Berlin Nach der Abberufung des BSI-Chefs Arne Schönbohm drängen Ampelpolitiker Bundesinnenministerin Nancy Faeser (SPD) zur Aufklärung der Vorwürfe gegen ihn.
„Ich erwarte, dass die Innenministerin der Bitte von Herrn Schönbohm entspricht, ein Disziplinarverfahren einzuleiten“, sagte die Erste Parlamentarische Geschäftsführerin der Grünen-Bundestagsfraktion, Irene Mihalic, dem Handelsblatt. „Es dürfen keine Zweifel an der Integrität einer deutschen Sicherheitsbehörde im Raum bleiben.“ Im Kern gehe es um die Frage, ob russische Vertreter direkten Einfluss auf das Bundesamt für Sicherheit in der Informationstechnik (BSI) nehmen konnten.
Auch der FDP-Innenpolitiker Manuel Höferlin sieht Faeser am Zug. „Die Abwesenheit Schönbohms darf nicht zur Lähmung von Deutschlands oberster Cybersicherheitsbehörde führen“, sagte Höferlin dem Handelsblatt und forderte Tempo im Disziplinarverfahren.

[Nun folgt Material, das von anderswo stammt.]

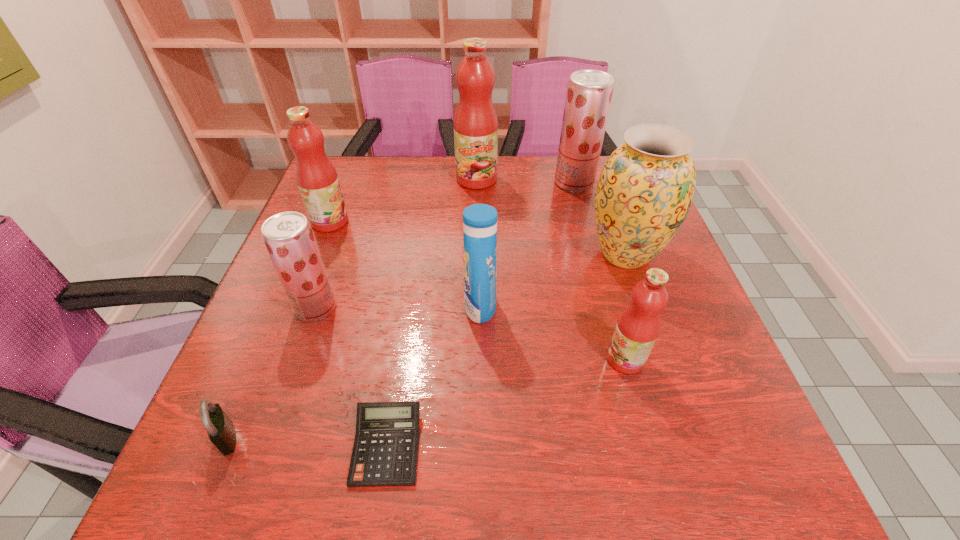 Locate an element on the screen. This screenshot has height=540, width=960. calculator present at the near edge is located at coordinates (385, 451).

Identify the location of padlock located at the left edge. (221, 431).

At what (x,y) coordinates should I click in order to perform the action: click on vase that is at the right edge. Please return your answer as a coordinate pair (x, y). Looking at the image, I should click on (646, 188).

Identify the location of object positioned at the near left corner. (221, 431).

Where is `object located at the far right corner`? This screenshot has width=960, height=540. object located at the far right corner is located at coordinates (589, 92).

The image size is (960, 540). In the image, there is a desktop. Identify the location of vacant space at the far edge. (x=490, y=188).

The width and height of the screenshot is (960, 540). In the image, there is a desktop. Identify the location of free space at the near edge. (x=445, y=480).

Identify the location of free space at the left edge of the desktop. The image size is (960, 540). (324, 239).

Image resolution: width=960 pixels, height=540 pixels. Find the location of `free space at the right edge`. free space at the right edge is located at coordinates (690, 325).

Find the location of a particular element. Image resolution: width=960 pixels, height=540 pixels. free space at the near right corner of the desktop is located at coordinates coord(705,467). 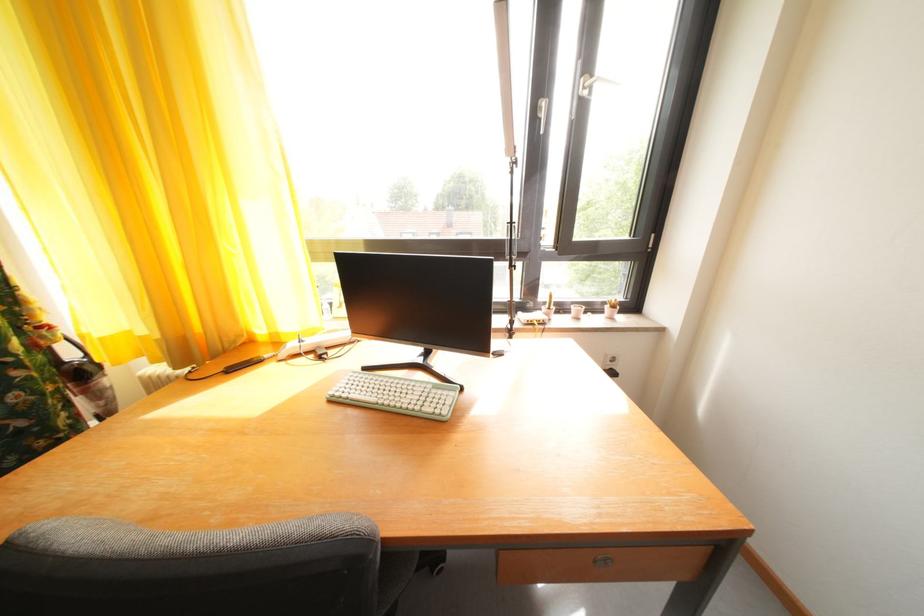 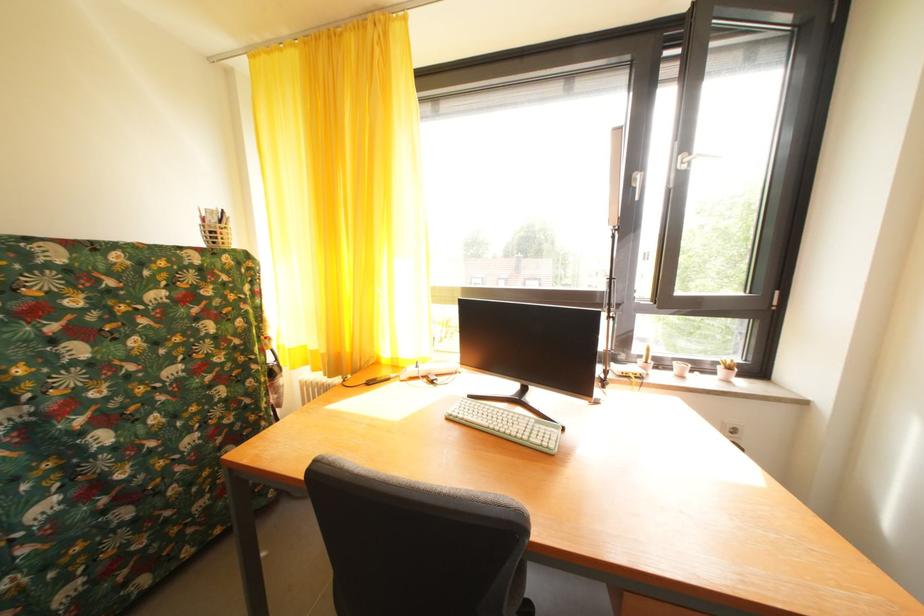 In a continuous first-person perspective shot, in which direction is the camera moving?

The cameraman moved toward left, backward. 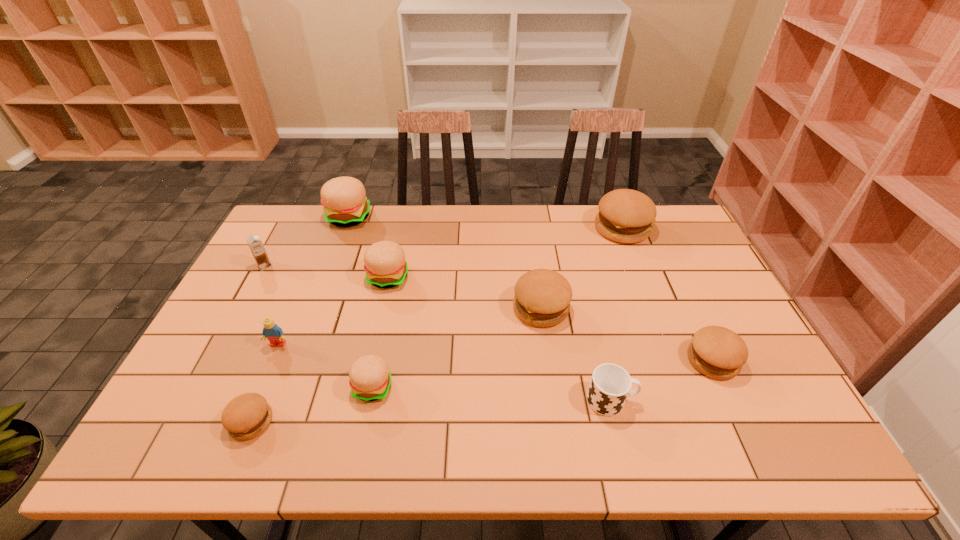 At what (x,y) coordinates should I click in order to perform the action: click on the smallest beige hamburger. Please return your answer as a coordinate pair (x, y). The image size is (960, 540). Looking at the image, I should click on (370, 379).

This screenshot has height=540, width=960. Find the location of `the shortest hamburger`. the shortest hamburger is located at coordinates (246, 416).

This screenshot has width=960, height=540. In order to click on the smallest brown hamburger in this screenshot , I will do `click(246, 416)`.

This screenshot has width=960, height=540. What are the coordinates of `free space located 0.320m on the front of the farthest beige hamburger` in the screenshot? It's located at (320, 295).

What are the coordinates of `vacant space located 0.060m on the left of the biggest brown hamburger` in the screenshot? It's located at (577, 228).

This screenshot has width=960, height=540. I want to click on free region located on the right of the leftmost object, so click(314, 266).

I want to click on vacant space located 0.100m on the right of the second nearest beige hamburger, so click(x=441, y=277).

I want to click on free region located on the front of the second biggest brown hamburger, so click(549, 369).

This screenshot has height=540, width=960. In order to click on vacant space located 0.290m on the face of the Lego in this screenshot , I will do `click(231, 456)`.

Find the location of `vacant region located on the front of the second smallest brown hamburger`. vacant region located on the front of the second smallest brown hamburger is located at coordinates (748, 435). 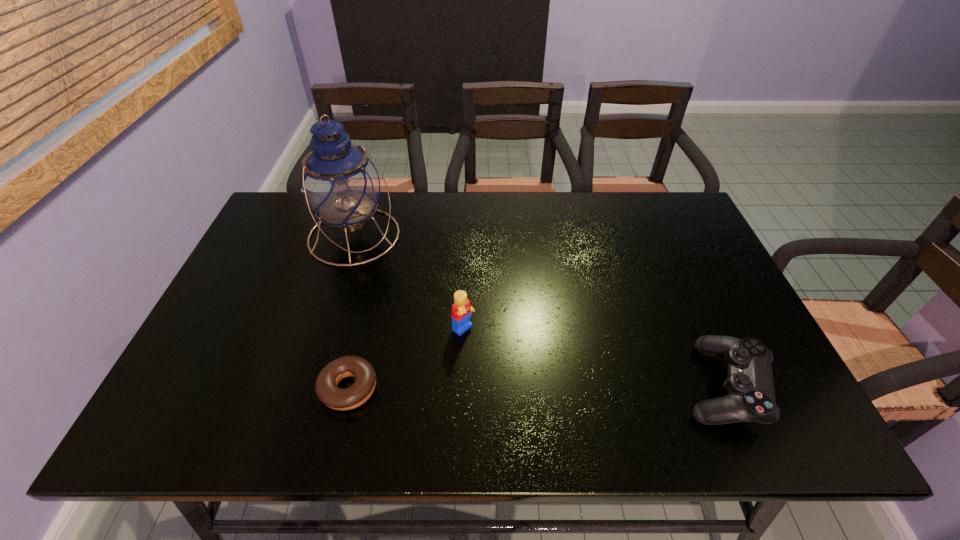 Locate an element on the screen. object that can be found as the closest to the rightmost object is located at coordinates (461, 309).

Find the location of `vacant space that satisfies the following two spatial constraints: 1. on the back side of the shortest object; 2. on the left side of the rightmost object`. vacant space that satisfies the following two spatial constraints: 1. on the back side of the shortest object; 2. on the left side of the rightmost object is located at coordinates (349, 386).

Das sei auch wichtig, um das BSI, seine Arbeit und seinen Ruf zu schützen. „Das Thema Cybersicherheit ist zu wichtig, als dass wir hier Verzögerungen hinnehmen könnten“, betonte Höferlin.
Schönbohm werden Kontakte zum Verein „Cybersicherheitsrat Deutschland“ zur Last gelegt, den er mitgegründet hat und dem in Teilen problematische Kontakte zu Russland vorgeworfen werden. Noch im September war er bei einem Fest zum zehnjährigen Bestehen des Vereins aufgetreten. Die Verbindung des BSI-Chefs zu dem Verein war zuvor von Jan Böhmermann in der Sendung „ZDF Magazin Royale“ thematisiert worden.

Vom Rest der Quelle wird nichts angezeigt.